As a matter of fact, I have something against 'Great First Lines.'
We buy a novel to read a book, not a first great line. I normally scan through parts of a novel, reading paragraphs, before I buy or not.
At other times I just buy.

Alis said...

For me, the first line is not the issue. I tend to judge whether I'm going to carry on reading a book based on the whole of the first page - if I'm already turning over wanting to know what happens next, we're in. Arresting first lines can actually get in the way of that process if they don't lead seamlessly into what comes next.

David Isaak said...

Hi, Usman--

Yeah. If I'm browsing, I usually glance at a passage in the middle, and then read the first page.

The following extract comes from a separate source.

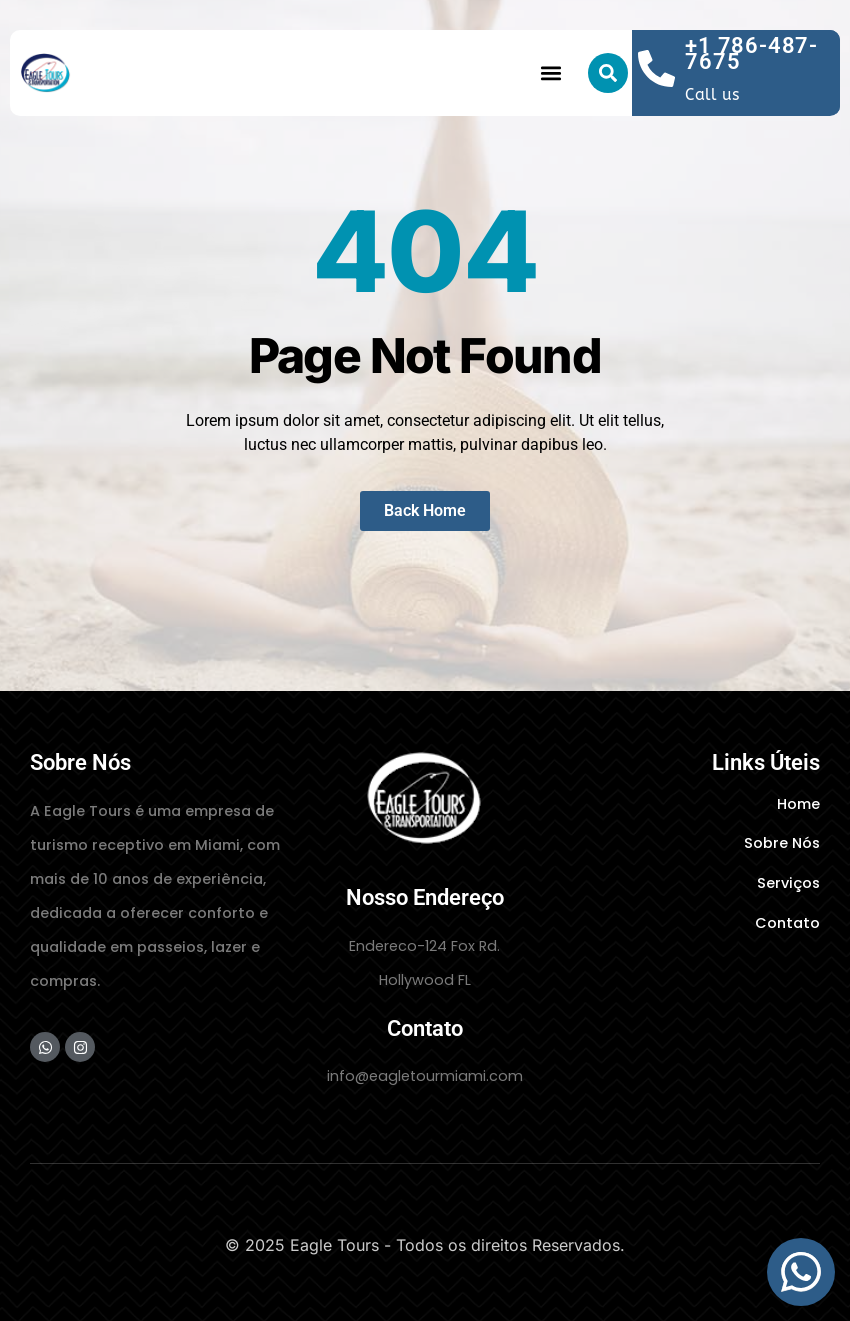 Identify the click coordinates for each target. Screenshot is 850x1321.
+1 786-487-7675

It's an odd process, glancing through a book and deciding whether or not you want to read it. And I suspect it's pretty fickle--what attracts me on one day might not on another.

David Isaak said...

Hi, Alis--

I'm in complete agreement. In fact, I get mildly irritated if I hit a first line that appears to be striving for epigram status.

What I like best it when I'm in the middle of the page without realizing it.

Jen Ster said...

Hi David,
I really, really like your writers workshop example. I've been to workshops where similar things happened, some goofy, some just sad. All the advice about how to draw in your audience apparently got discarded by the late Robert Jordan, who opened "The Eye of the World" with an utterly incomprehensible sequence followed by 150 pages in which not much happened. Guy sold millions of books. Somebody please explain that to me.

David Isaak said...

Hi, Jen--

Explain the utterly incomprehensible sequence, or the millions of books sold?

I think one of the things that appealed to a lot of people about Jordan was that he re-explained things, and then re-re-explained them, and then...well, you get the idea. In each book he'd recapitulate "our story so far" at immense length. If he hadn't done that, it would have only been a trilogy.

I'm not a big admirer of Mr Jordan, though I read the first few volumes. (I kept hoping it would coalesce.) But I do have to give him credit for his character as a writer--when he found out he was dying, his main concern was to finish the series, or at least leave behind the material needed for someone else to complete it. That shows some class.

Me, I'd be down at a bar by the beach, not scribbling notes.

Tim Stretton said...

The point about epigram status is bang-on. There are plenty of ways to start a novel, and most of them don't involve gasping at the author's brilliance on line 1.

That said, sometimes the first line sets the tone with an economy which explains why the whole "first line industry" exists:

"It was a bright cold day in April, and the clocks were striking thirteen."

David Isaak said...

Hi, Tim--

Yeah, good point. Orwell manages to chop a lot of wood and haul a lot of water with that line.

There needs to be a special category for opening lines that make one say, "Hunh?" They push you further down to page to sort out what the opening might mean.